В отсеках побеленного, светлого амбара высились золотистые горки зерна. Возле веялки в добротных, отороченных серой мерлушкой полушубках крутились голубоглазая Феня и жена Фоки Марьянка. Сам Игнат огромным ковшом черпал зерно и легкими рывками швырял его в жерло веялки. Лицо его, потное и усталое, сохраняло достоинство человека, который знал себе цену, может, даже и больше той, что заслуживал.
— К весне готовимся? — кивал на крупное, будто специально отобранное зерно Федор Сергеевич.
— А как же? Не по-вашему, по-пустому пороги не обхаживаем.
— Почему по-пустому, Игнат? Сорок дворов записалось.
— А кто? Ленька Кизяй, Любка Безногая, Яким Непутевый? Нечего сказать, собралась семейка: нищих плодить. Нет, Федор, зазря меня бередить не к чему. Без колхоза силенки хватает. Прощай.

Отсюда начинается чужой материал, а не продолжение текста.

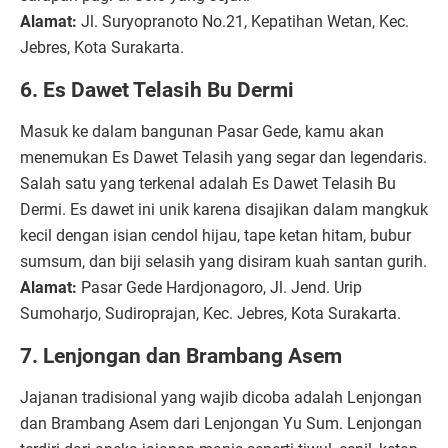
Alamat:
Jl. Suryopranoto No.21, Kepatihan Wetan, Kec.
Jebres, Kota Surakarta.
6. Es Dawet Telasih Bu Dermi
Masuk ke dalam bangunan Pasar Gede, kamu akan
menemukan Es Dawet Telasih yang segar dan legendaris.
Salah satu yang terkenal adalah Es Dawet Telasih Bu
Dermi. Es dawet ini unik karena disajikan dalam mangkuk
kecil dengan isian cendol hijau, tape ketan hitam, bubur
sumsum, dan biji selasih yang disiram kuah santan gurih.
Alamat:
Pasar Gede Hardjonagoro, Jl. Jend. Urip
Sumoharjo, Sudiroprajan, Kec. Jebres, Kota Surakarta.
7. Lenjongan dan Brambang Asem
Jajanan tradisional yang wajib dicoba adalah Lenjongan
dan Brambang Asem dari Lenjongan Yu Sum. Lenjongan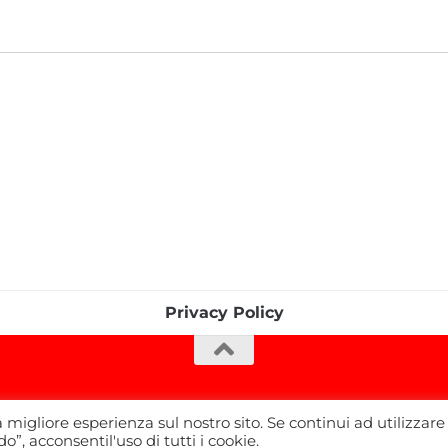
Privacy Policy
a migliore esperienza sul nostro sito. Se continui ad utilizzare
”, acconsentil'uso di tutti i cookie.
ati.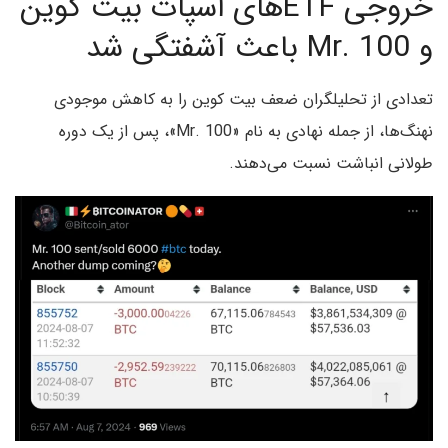
خروجی ETFهای اسپات بیت کوین
و Mr. 100 باعث آشفتگی شد
تعدادی از تحلیلگران ضعف بیت کوین را به کاهش موجودی
نهنگ‌ها، از جمله نهادی به نام «Mr. 100»، پس از یک دوره
طولانی انباشت نسبت می‌دهند.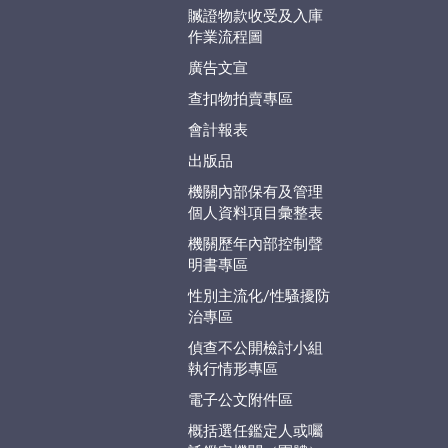
贓證物款收受及入庫
作業流程圖
廣告文宣
查扣物拍賣專區
會計報表
出版品
機關內部保有及管理
個人資料項目彙整表
機關歷年內部控制聲
明書專區
性別主流化/性騷擾防
治專區
偵查不公開檢討小組
執行情形專區
電子公文附件區
概括選任鑑定人或囑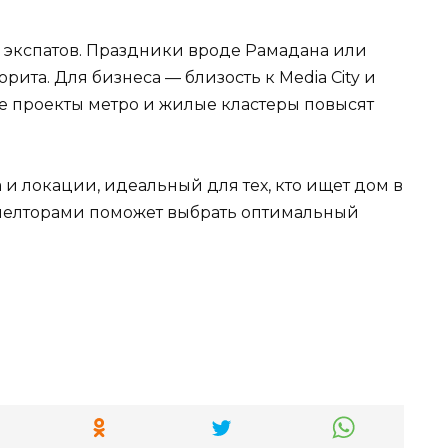
 экспатов. Праздники вроде Рамадана или
орита. Для бизнеса — близость к Media City и
вые проекты метро и жилые кластеры повысят
 и локации, идеальный для тех, кто ищет дом в
риелторами поможет выбрать оптимальный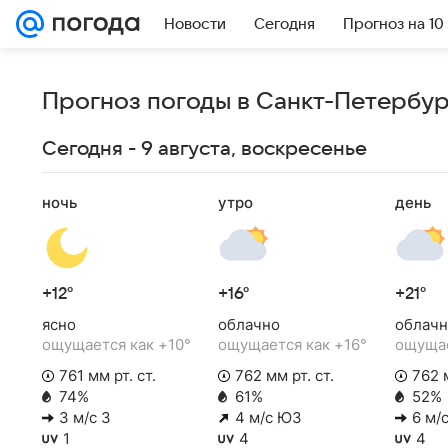
Новости
Сегодня
Прогноз на 10
Прогноз погоды в Санкт-Петербург
Сегодня - 9 августа, воскресенье
ночь
утро
день
+12°
+16°
+21°
ясно
облачно
облачн
ощущается как +10°
ощущается как +16°
ощущае
761 мм рт. ст.
762 мм рт. ст.
762 м
74%
61%
52%
3 м/с З
4 м/с ЮЗ
6 м/с
1
4
4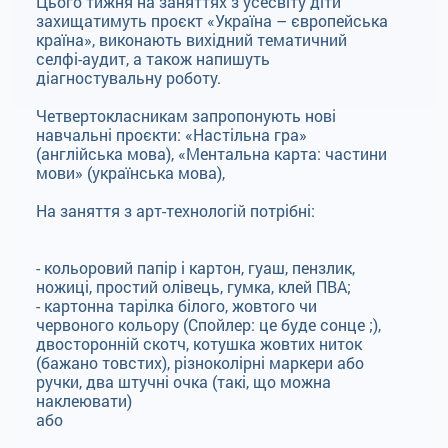
Цього тижня на заняттях з усесвіту діти
захищатимуть проєкт «Україна – європейська
країна», виконають вихідний тематичний
селфі-аудит, а також напишуть
діагностувальну роботу.
Четвертокласникам запропонують нові
навчальні проєкти: «Настільна гра»
(англійська мова), «Ментальна карта: частини
мови» (українська мова),
На заняття з арт-технологій потрібні:
- кольоровий папір і картон, гуаш, пензлик,
ножиці, простий олівець, гумка, клей ПВА;
- картонна тарілка білого, жовтого чи
червоного кольору (Спойлер: це буде сонце ;),
двосторонній скотч, котушка жовтих ниток
(бажано товстих), різноколірні маркери або
ручки, два штучні очка (такі, що можна
наклеювати)
або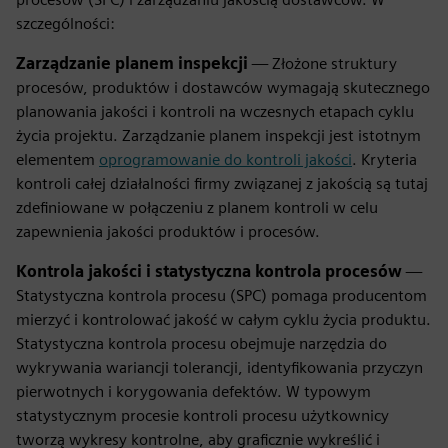
szczególności:
Zarządzanie planem inspekcji
— Złożone struktury
procesów, produktów i dostawców wymagają skutecznego
planowania jakości i kontroli na wczesnych etapach cyklu
życia projektu. Zarządzanie planem inspekcji jest istotnym
elementem
oprogramowanie do kontroli jakości
. Kryteria
kontroli całej działalności firmy związanej z jakością są tutaj
zdefiniowane w połączeniu z planem kontroli w celu
zapewnienia jakości produktów i procesów.
Kontrola jakości i statystyczna kontrola procesów
—
Statystyczna kontrola procesu (SPC) pomaga producentom
mierzyć i kontrolować jakość w całym cyklu życia produktu.
Statystyczna kontrola procesu obejmuje narzędzia do
wykrywania wariancji tolerancji, identyfikowania przyczyn
pierwotnych i korygowania defektów. W typowym
statystycznym procesie kontroli procesu użytkownicy
tworzą wykresy kontrolne, aby graficznie wykreślić i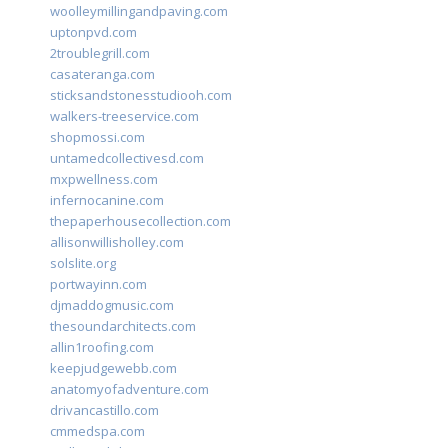
woolleymillingandpaving.com
uptonpvd.com
2troublegrill.com
casateranga.com
sticksandstonesstudiooh.com
walkers-treeservice.com
shopmossi.com
untamedcollectivesd.com
mxpwellness.com
infernocanine.com
thepaperhousecollection.com
allisonwillisholley.com
solslite.org
portwayinn.com
djmaddogmusic.com
thesoundarchitects.com
allin1roofing.com
keepjudgewebb.com
anatomyofadventure.com
drivancastillo.com
cmmedspa.com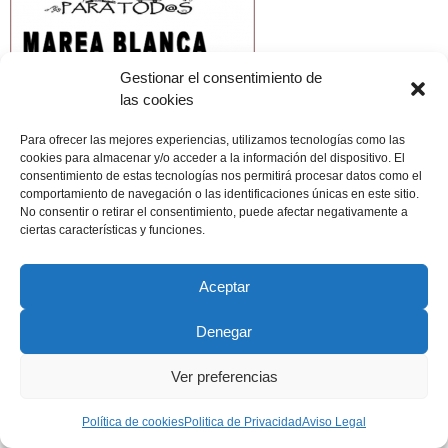
Gestionar el consentimiento de
las cookies
Para ofrecer las mejores experiencias, utilizamos tecnologías como las
cookies para almacenar y/o acceder a la información del dispositivo. El
consentimiento de estas tecnologías nos permitirá procesar datos como el
comportamiento de navegación o las identificaciones únicas en este sitio.
No consentir o retirar el consentimiento, puede afectar negativamente a
ciertas características y funciones.
Aceptar
Copyright © 2022 ADSP Salamanca. Todos los derechos
reservados
Denegar
Aviso Legal
–
Política de Privacidad
–
Política de Cookies
Ver preferencias
Política de cookies
Politica de Privacidad
Aviso Legal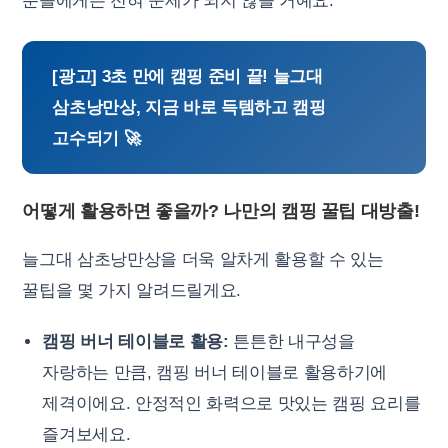
분들에게는 전혀 문제가 되지 않을 거예요.
[광고] 3초 만에 캠핑 준비 끝! 늘그대
삼초낭만상, 지금 바로 득템하고 캠핑
고수되기 🚀
어떻게 활용하면 좋을까? 나만의 캠핑 꿀팁 대방출!
늘그대 삼초낭만상을 더욱 알차게 활용할 수 있는
꿀팁을 몇 가지 알려드릴게요.
캠핑 버너 테이블로 활용:
튼튼한 내구성을
자랑하는 만큼, 캠핑 버너 테이블로 활용하기에
제격이에요. 안정적인 화력으로 맛있는 캠핑 요리를
즐겨보세요.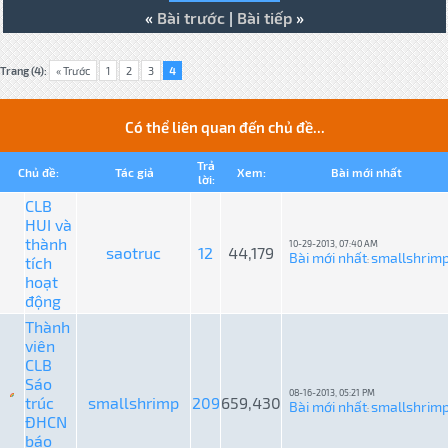
«
Bài trước
|
Bài tiếp
»
Trang (4):
« Trước
1
2
3
4
Có thể liên quan đến chủ đề...
Trả
Chủ đề:
Tác giả
Xem:
Bài mới nhất
lời:
CLB
HUI và
thành
10-29-2013, 07:40 AM
saotruc
12
44,179
Bài mới nhất
smallshrim
tích
:
hoạt
động
Thành
viên
CLB
Sáo
08-16-2013, 05:21 PM
trúc
smallshrimp
209
659,430
Bài mới nhất
smallshrim
:
ĐHCN
báo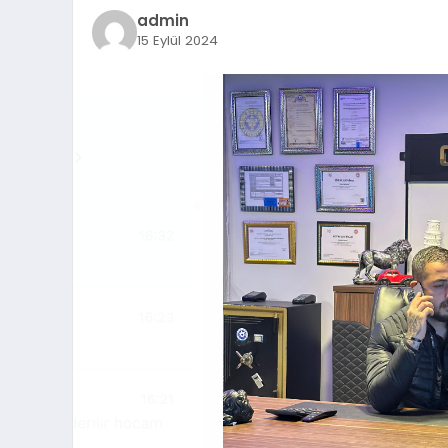
admin
15 Eylül 2024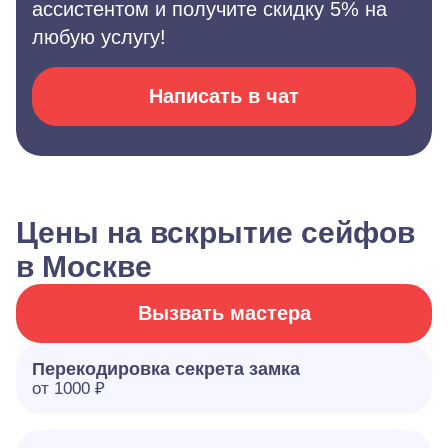
ассистентом и получите скидку 5% на
любую услугу!
Написать в чат
Цены на вскрытие сейфов
в Москве
Вызвать мастера
Перекодировка секрета замка
от 1000 ₽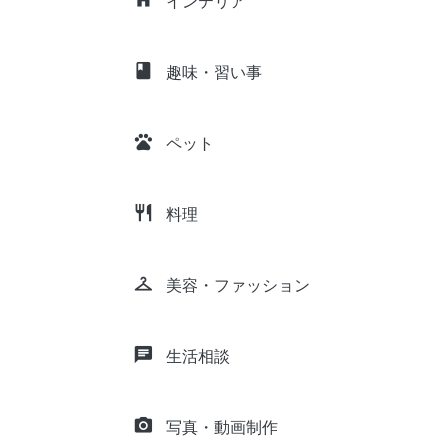
インテリア
class
趣味・習い事
pets
ペット
restaurant
料理
checkroom
美容・ファッション
chat
生活相談
camera_alt
写真・動画制作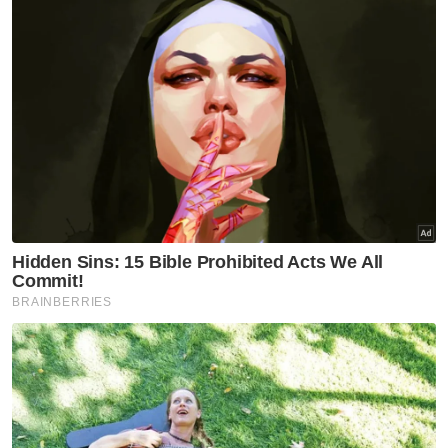
Berita Telus & Tulus menerusi E-Mel setiap
hari!
Muat turun aplikasi Sinar Harian.
Klik di sini!
Mayat
Mayat Pelajar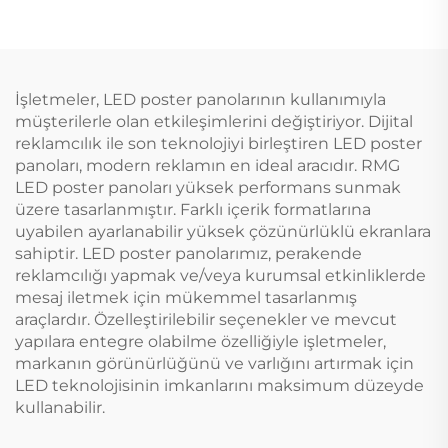
İşletmeler, LED poster panolarının kullanımıyla
müşterilerle olan etkileşimlerini değiştiriyor. Dijital
reklamcılık ile son teknolojiyi birleştiren LED poster
panoları, modern reklamın en ideal aracıdır. RMG
LED poster panoları yüksek performans sunmak
üzere tasarlanmıştır. Farklı içerik formatlarına
uyabilen ayarlanabilir yüksek çözünürlüklü ekranlara
sahiptir. LED poster panolarımız, perakende
reklamcılığı yapmak ve/veya kurumsal etkinliklerde
mesaj iletmek için mükemmel tasarlanmış
araçlardır. Özelleştirilebilir seçenekler ve mevcut
yapılara entegre olabilme özelliğiyle işletmeler,
markanın görünürlüğünü ve varlığını artırmak için
LED teknolojisinin imkanlarını maksimum düzeyde
kullanabilir.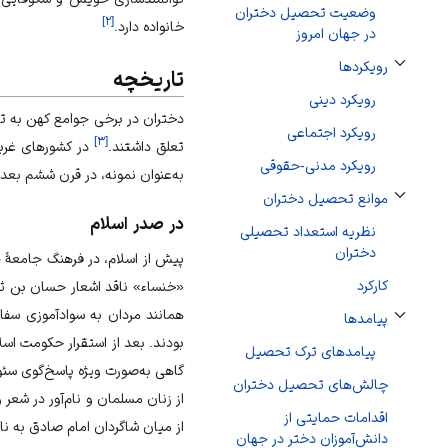
وضعیت تحصیل دختران
]
۲
[
خانواده دارد.
در جهان امروز
رویکردها
تاریخچه
تغییر وضعیت زیربخش‌های رویکردها
رویکرد دینی
دختران در برخی جوامع کهن به تح
رویکرد اجتماعی
]
۳
[
تعلق داشتند.
در کشورهای غربی
رویکرد مدنی-حقوقی
به‌عنوان نمونه، در قرن ششم بعد 
موانع تحصیل دختران
تغییر وضعیت زیربخش‌های موانع تحصیل دختران
در صدر اسلام
نظریه استعداد تحصیلی
دختران
پیش از اسلام، در فرهنگ جامعهٔ 
کارکرد
«خنساء» ناقد اشعار حسان بن ثاب
همانند مردان به سوادآموزی سفا
پیامدها
تغییر وضعیت زیربخش‌های پیامدها
بودند. بعد از استقرار حکومت اس
پیامدهای ترک تحصیل
گاهی به‌صورت ویژه پاسخ‌گوی سئوا
چالش‌های تحصیل دختران
از زنان مسلمان و نام‌آور در شعر
اقدامات حمایتی از
از میان شاگردان امام صادق به نام ۳۰ زن اشاره شده ا
دانش‌آموزان دختر در جهان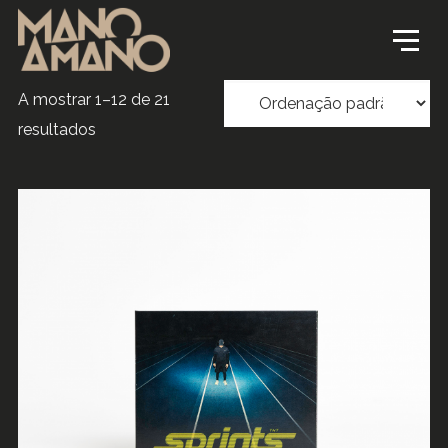
A mostrar 1–12 de 21
resultados
ADICIONAR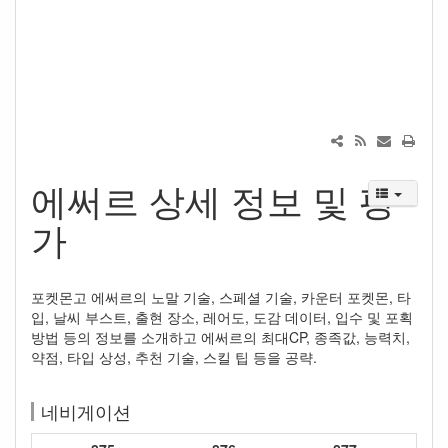
에써르 상세 정보 및 평
가
포켓몬고 에써르의 노말 기술, 스페셜 기술, 카운터 포켓몬, 타
입, 날씨 부스트, 출현 장소, 레어도, 도감 데이터, 입수 및 포획
방법 등의 정보를 소개하고 에써르의 최대CP, 종족값, 능력치,
약점, 타입 상성, 추천 기술, 스킬 팁 등을 공략.
네비게이션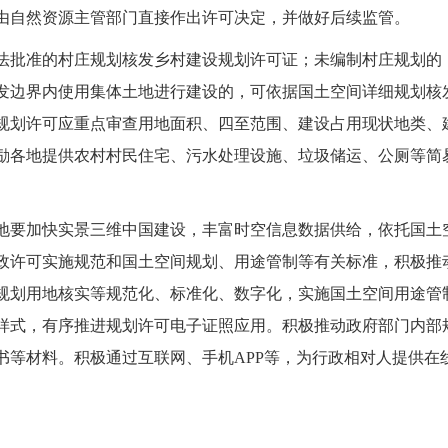
由自然资源主管部门直接作出许可决定，并做好后续监管。
法批准的村庄规划核发乡村建设规划许可证；未编制村庄规划的，
发边界内使用集体土地进行建设的，可依据国土空间详细规划核
规划许可应重点审查用地面积、四至范围、建设占用现状地类、
励各地提供农村村民住宅、污水处理设施、垃圾储运、公厕等简
地要加快实景三维中国建设，丰富时空信息数据供给，依托国土空
政许可实施规范和国土空间规划、用途管制等有关标准，积极推
规划用地核实等规范化、标准化、数字化，实施国土空间用途管
样式，有序推进规划许可电子证照应用。积极推动政府部门内部
书等材料。积极通过互联网、手机APP等，为行政相对人提供在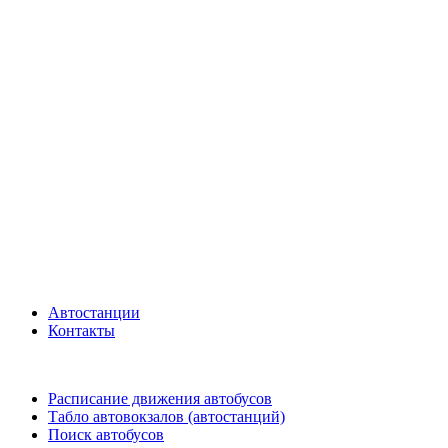
Автостанции
Контакты
Расписание движения автобусов
Табло автовокзалов (автостанций)
Поиск автобусов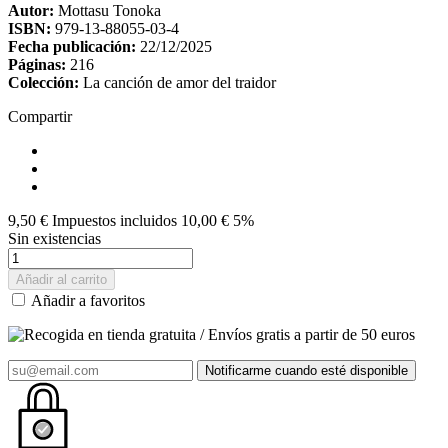
Autor:
Mottasu Tonoka
ISBN:
979-13-88055-03-4
Fecha publicación:
22/12/2025
Páginas:
216
Colección:
La canción de amor del traidor
Compartir
9,50 €
Impuestos incluidos
10,00 €
5%
Sin existencias
Añadir al carrito
Añadir a favoritos
Notificarme cuando esté disponible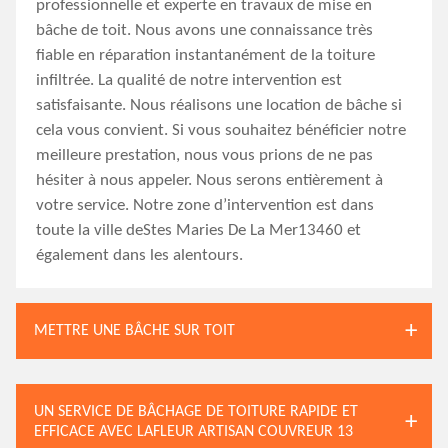
professionnelle et experte en travaux de mise en
bâche de toit. Nous avons une connaissance très
fiable en réparation instantanément de la toiture
infiltrée. La qualité de notre intervention est
satisfaisante. Nous réalisons une location de bâche si
cela vous convient. Si vous souhaitez bénéficier notre
meilleure prestation, nous vous prions de ne pas
hésiter à nous appeler. Nous serons entièrement à
votre service. Notre zone d’intervention est dans
toute la ville deStes Maries De La Mer13460 et
également dans les alentours.
METTRE UNE BÂCHE SUR TOIT
UN SERVICE DE BÂCHAGE DE TOITURE RAPIDE ET
EFFICACE AVEC LAFLEUR ARTISAN COUVREUR 13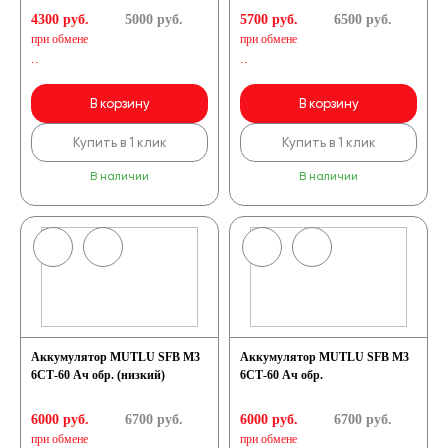
4300 руб.
5000
руб.
5700 руб.
6500
руб.
при обмене
при обмене
..
..
В корзину
В корзину
Купить в 1 клик
Купить в 1 клик
В наличии
В наличии
Аккумулятор MUTLU SFB M3
Аккумулятор MUTLU SFB M3
6СТ-60 Ач обр. (низкий)
6СТ-60 Ач обр.
6000 руб.
6700
руб.
6000 руб.
6700
руб.
при обмене
при обмене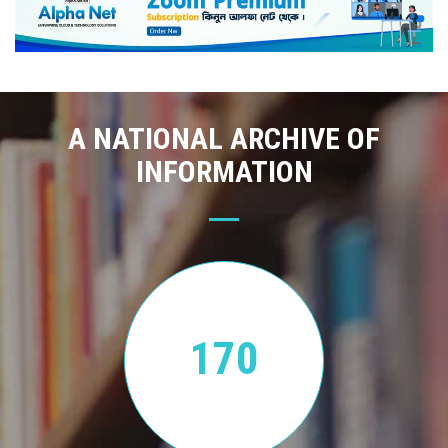
A NATIONAL ARCHIVE OF
INFORMATION
170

— Подумай, Игнат, не пришлось бы тебе худым пнем среди пашни остаться.
— Прощай, говорю, — хмурился хозяин.
Вышло так, как предсказывал Корж. Булатов и впрямь оказался ненужным, мешающим пахарю пнем.
Больно было смотреть Игнату, как щупленький, похожий на весеннего линялого зайца, сосед Яким Непутевый в один из летних дней сам привез на тракторе гору свежих, пахнущих смольем бревен, вместе с лучшими колхозными плотниками срубил крепкий пятистенный дом с большим, по-барски просторным крыльцом. Дом соседа сразу затмил лучшую когда-то в Раздолье Игнатову избу.
Вечером Яким Непутевый, одетый в желтого хрома «комиссаровекую» куртку, выходил со своей Горпинкой на улицу, усаживался на скамеечке и, лузгая семечки, бренчал балалайкой. Звук балалайки почему-то страшно раздражал Игната.
— Фу ты, игрун какой выискался, скрипит, что стропило старое. Фенютка! Дочка! Пойди ты, скажи этому петуху бесхвостому, пусть-ка умолкнет с оркестром своим. Не то Буяна с цепи спущу, он его вмиг на полати загонит.
— А что он тебе, папаня. Пусть бренчит, коли нравится.
— Не могу, нервы не терпят.
— Я окно затворю,— порывалась встать Феня.
— Это я и без тебя в силах, — вскакивал Булатов и, опережая дочь, с таким сердцем дергал за ручку оконной рамы, что во всем доме тревожно звенели стекла.
Еще больше расстраивался Игнат в поле. Понукая исхудавших коней и всей силою налегая на ручки плужка, нет-нет да и взглядывал на соседнюю пашню. Там сидел за трактором Яким Непутевый. Вслед за ним черными волнами из-под плуга ползла земля. Пот крупными грязными каплями сыпался с лица на подол рубахи Игната. Пахарь останавливал послушных коней, расправлял усталую спину.
А сосед, все так же удобно и, как казалось Игнату, важно развалясь на сиденье, пел песенки, машина пыхала сизыми дымными кольцами, и колхозная пашня, как гигантская капля мазута, расплывалась все шире и шире. «Вот сволочь, — ругал Игнат соседа, — забрался на трактор и думает, будто в нем силы прибавилось. Да я бы его соплей перебил, петуха бесхвостого»,
Игнат снова налегал на плужок и, не замечая насмешливого взгляда Якима, в сердцах покрикивал на коней:
— Но, пристали, лодыри! Ишь ты, совсем останавливаешься. Но, паскуда, иди!
В душе Булатова становилось неспокойно. Все больше и больше он понимал, что зря не пошел на зов председателя, зря, как тогда говорили соседи, полез в трубу.
Кончилось тем, что послал он старшего сына Фоку в сельский Совет с наказом:
— Отдаю свой клин на общее пользование. Пускай Яким Непутевый со своим колхозом хлеб с него собирает. Земля, она нас, мужиков, спокон века кормит, а я и без нее, кормилицы, не помру, проживу.